Around 115,000 people need an organ transplant in the United States alone, and a patient is added to the already lengthy waiting list every ten minutes, Newsweek reports. The demand for life-saving organs far outreaches the supply, with 20 people dying every day while waiting for a viable organ donation. Human organs cultivated in animals could provide a sustainable alternative to the problem.

Researchers Hiro Nakauchi from Stanford University and Pablo Ross from the University of California spoke at the annual AAAS (American Association for the Advancement of Science) meeting held in Austin, Texas, describing their study.

The scientists placed adult human stem cells into sheep embryos in their early stages, and returned the embryos to the sheep, where they continued to grow for three more weeks. Now, around one in every 10,000 cells in the sheep embryos are human. For this method to be successful, the embryos would need at least 1% of the cells to be human, Ross said.

In addition to organs, the scientists believe the same procedure could lead to a treatment for some diabetes cases. Type 1 diabetes happens when the body fails to produce enough insulin to regulate blood sugar levels. Insulin, in turn, is normally released by pancreatic islet cells.

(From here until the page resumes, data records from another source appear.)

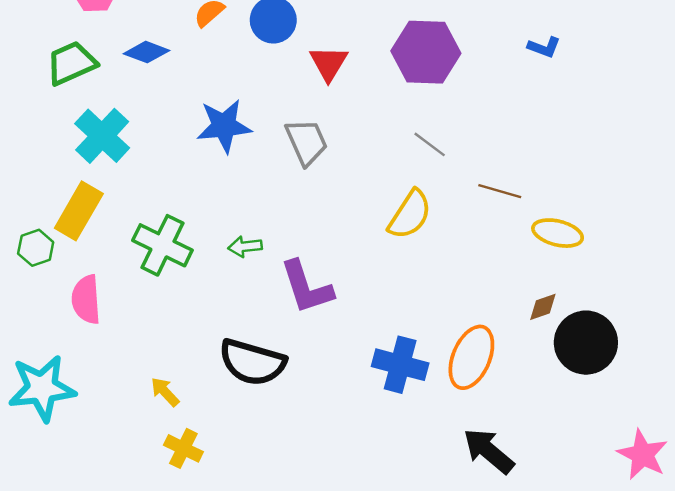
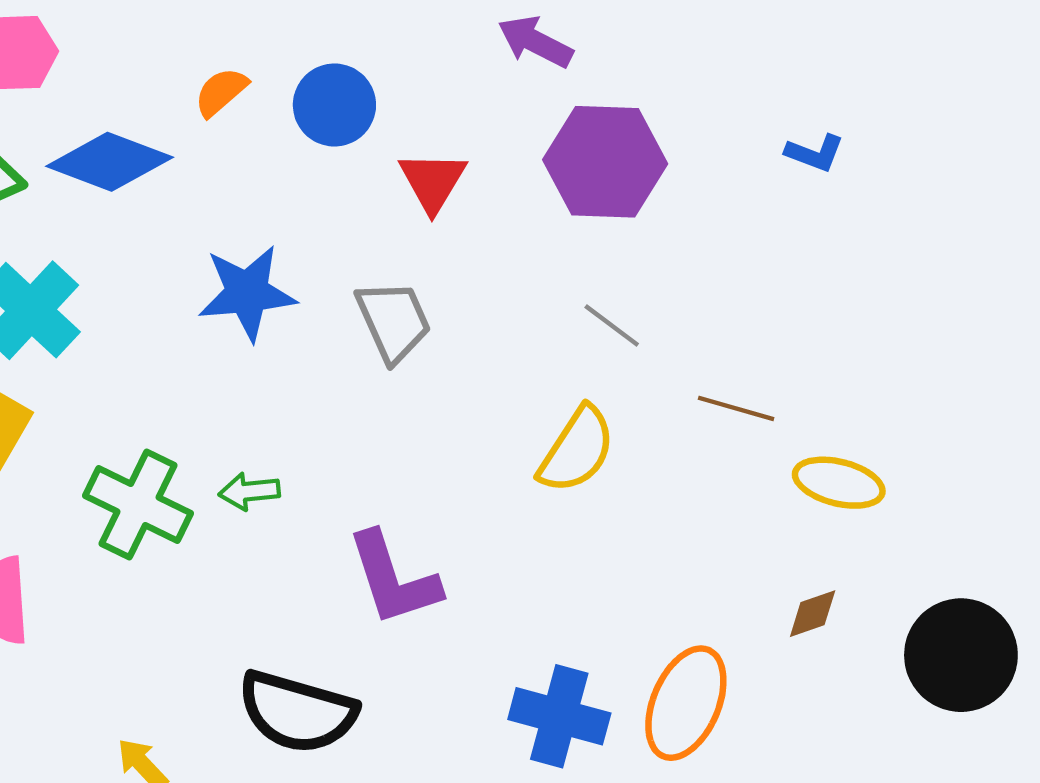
blue diamond: (146, 52) -> (110, 162), size x1.5
green arrow: (245, 247) -> (249, 491), moved
black circle: (586, 343) -> (961, 655), moved

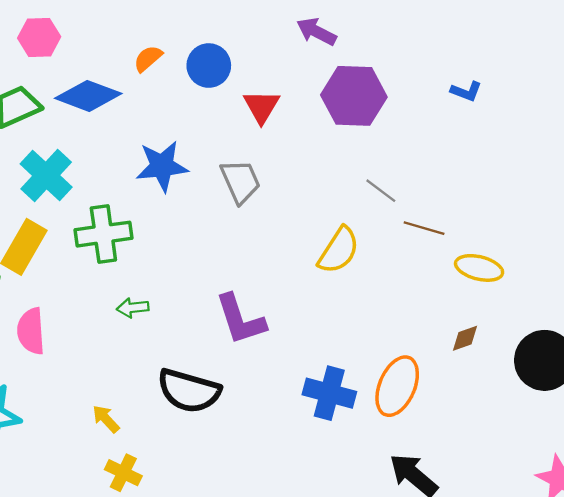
gray line: (612, 325) -> (381, 191), moved
green arrow: (249, 491) -> (133, 308), moved
green cross: (138, 504) -> (103, 234), moved, turned -34

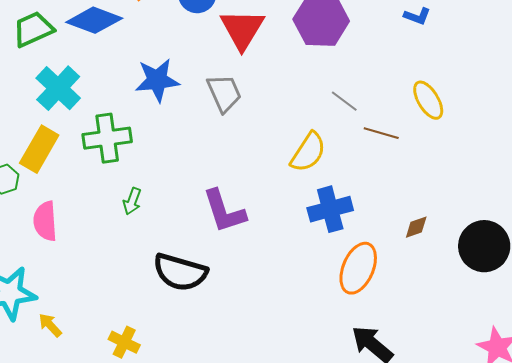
red triangle: (261, 106) -> (242, 29), size x1.4
yellow ellipse: (479, 268) -> (428, 100), moved, turned 45
green arrow: (133, 308) -> (132, 201), turned -64
blue cross: (329, 393) -> (330, 209), moved, turned -30
yellow arrow: (106, 419) -> (50, 325), moved

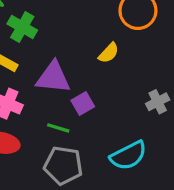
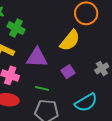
yellow semicircle: (109, 53) -> (70, 40), size x1.6
purple square: (83, 103) -> (68, 72), moved

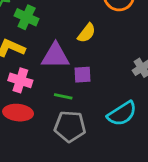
yellow semicircle: (70, 40) -> (87, 33), moved, size x0.7
purple square: (68, 72) -> (82, 75), moved, turned 32

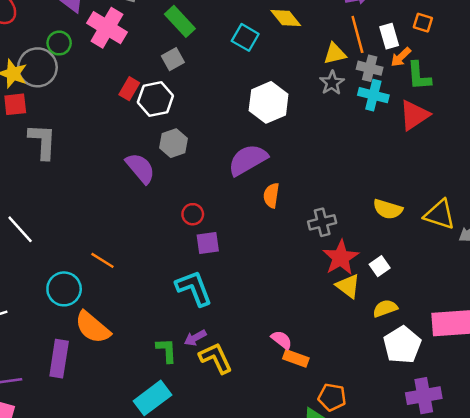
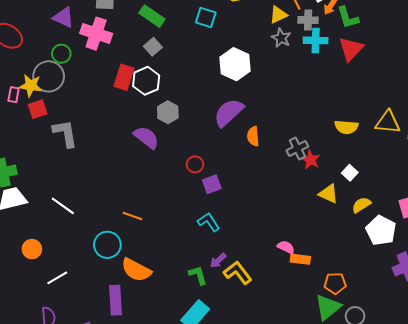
red rectangle: (129, 89) -> (124, 77), size x1.4
red star: (341, 258) -> (311, 160), moved, size x0.7
cyan L-shape: (194, 288) -> (209, 222), size x0.7

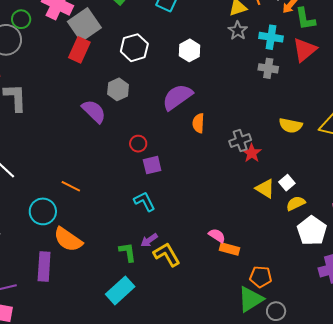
gray cross: (308, 20) -> (268, 68), moved
gray square: (153, 47) -> (84, 25), moved, size x1.8
white hexagon: (235, 64) -> (190, 50), size x0.7
white hexagon: (146, 81) -> (134, 48), moved
white square: (350, 173) -> (287, 183), moved

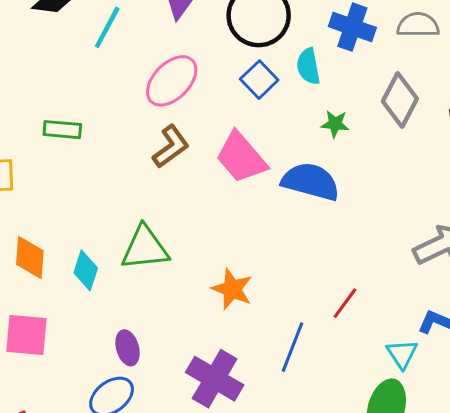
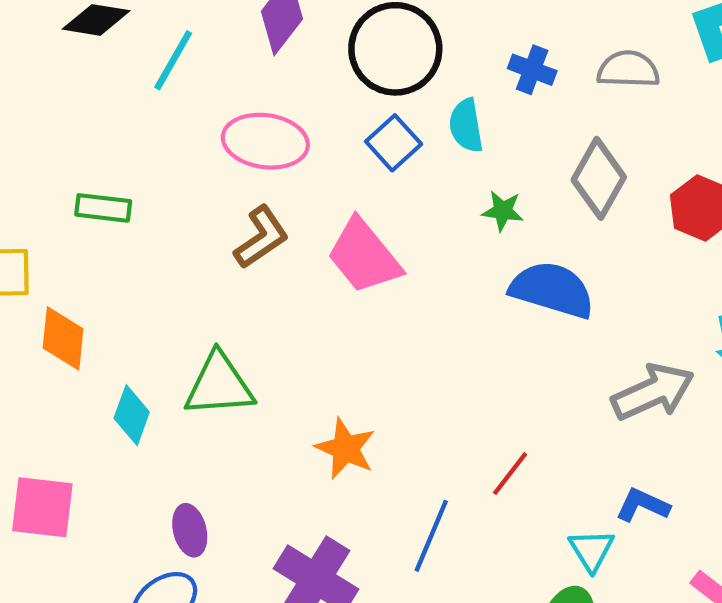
blue cross: (352, 27) -> (532, 70), size x0.7
pink ellipse: (172, 81) -> (265, 141), turned 52
blue semicircle: (311, 182) -> (552, 290), moved
orange diamond: (30, 258) -> (63, 338), moved

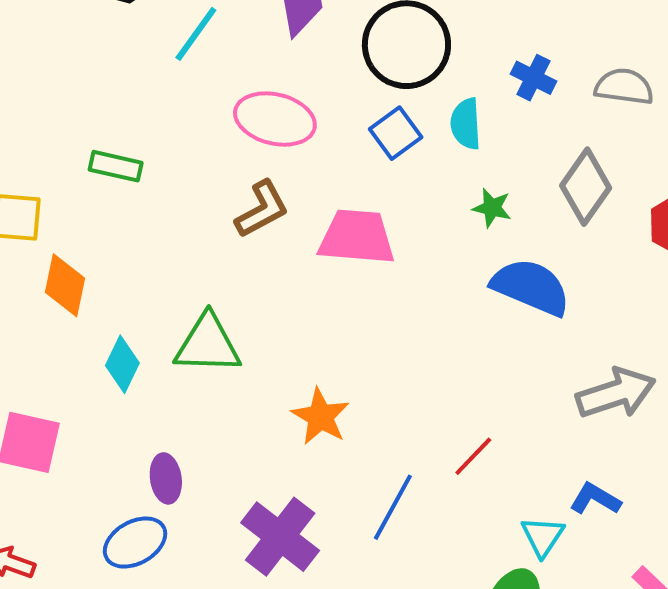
pink trapezoid: (364, 256) -> (357, 237), turned 128

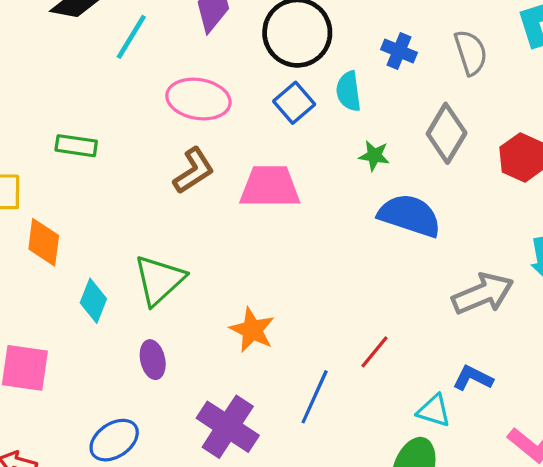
gray semicircle: (624, 87) -> (471, 53), turned 69
green triangle: (208, 344) -> (159, 280), turned -40
purple ellipse: (166, 478) -> (153, 360), moved
cyan triangle: (543, 536) -> (434, 411), turned -42

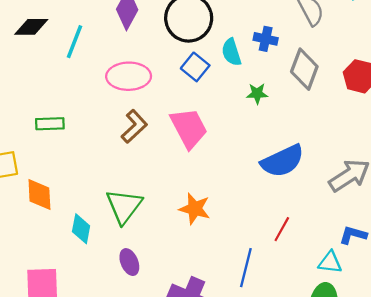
blue cross: (399, 51) -> (266, 39), moved
pink trapezoid: (270, 187) -> (189, 128), turned 72
blue semicircle: (410, 215) -> (282, 161), moved, turned 147
orange star: (252, 330) -> (195, 209), moved

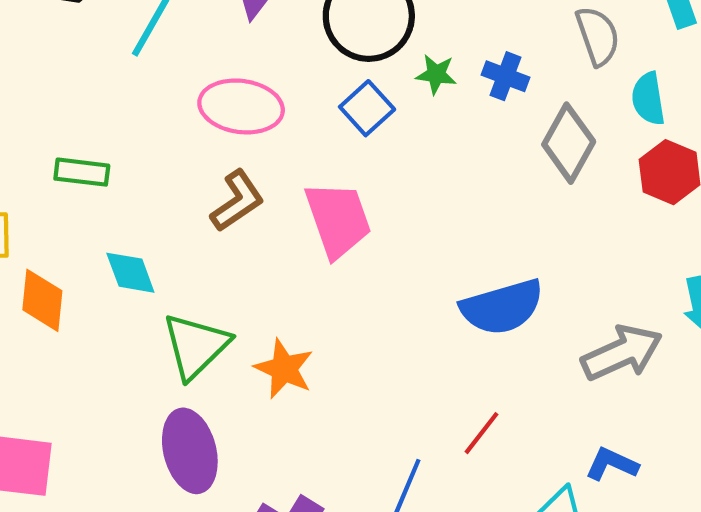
cyan semicircle: (231, 52) -> (648, 99), moved
green star: (257, 94) -> (436, 74), moved
orange star: (195, 209) -> (284, 369), moved
cyan diamond: (81, 229) -> (130, 273), moved, turned -40
purple ellipse: (129, 262) -> (190, 451), size x1.6

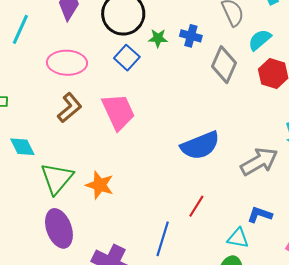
cyan semicircle: (648, 99) -> (260, 40), turned 65

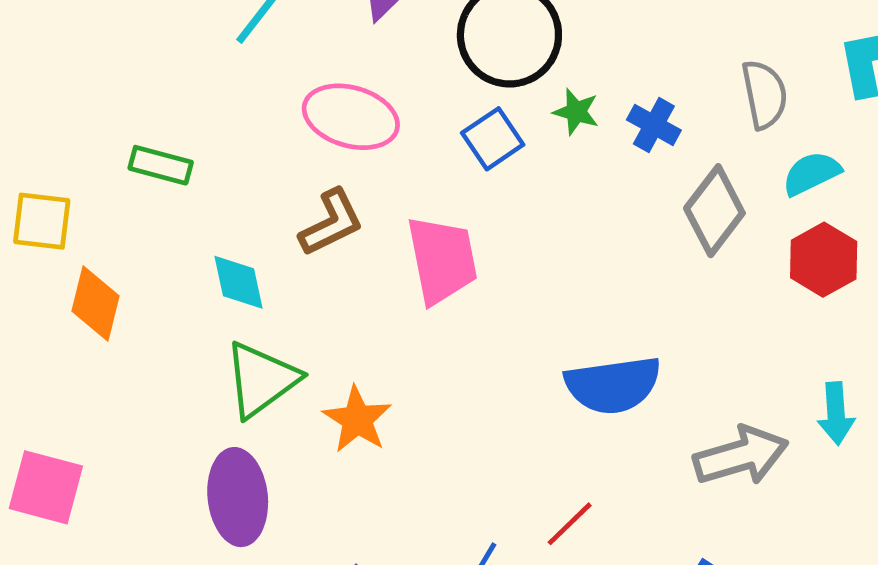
cyan diamond: (22, 147) -> (239, 282), moved

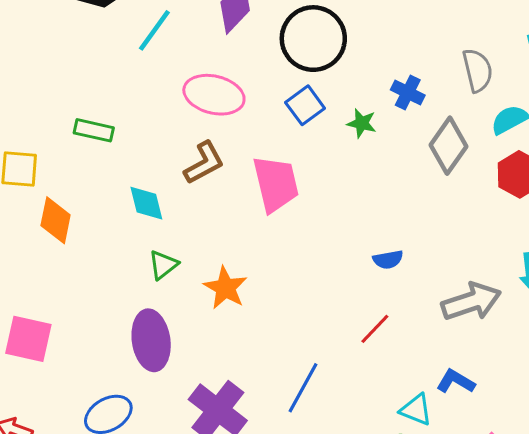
green star: (576, 112) -> (362, 123), moved
green triangle: (261, 380) -> (163, 265), size x0.6
blue semicircle: (613, 385) -> (388, 260), size x0.5
red line: (570, 524) -> (375, 329), moved

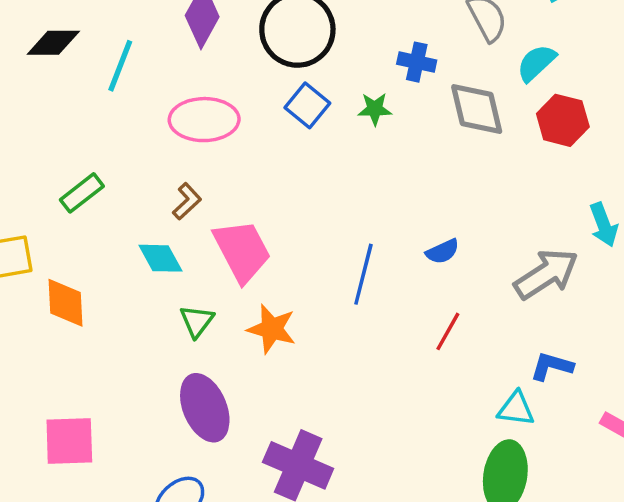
green rectangle: (94, 130) -> (82, 193), turned -36
gray diamond: (448, 146) -> (477, 109), turned -34
brown L-shape: (204, 163) -> (187, 201), moved, size x0.7
pink trapezoid: (276, 184) -> (242, 251), moved
blue line: (303, 388) -> (363, 274), moved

Human islet cell transplants are currently used as experimental therapies, but have been known to last for only a limited time. One of the challenges facing the method is rejection.

The team had previously grown a mouse pancreas in a rat that was genetically modified to develop without pancreas. This left the mouse cells able to develop in the rat. Scientists were likewise able to harvest pancreatic cells to transplant into diabetic mice.

Nakauchi said,

We have already generated a mouse pancreas in rats and then transplanted those in to diabetic mouse and were able to show almost a complete cure without any immunosuppressants.

The team’s next step is to try the same approach with human organs, specifically modifying sheep to develop without pancreas and see if human cells will work instead.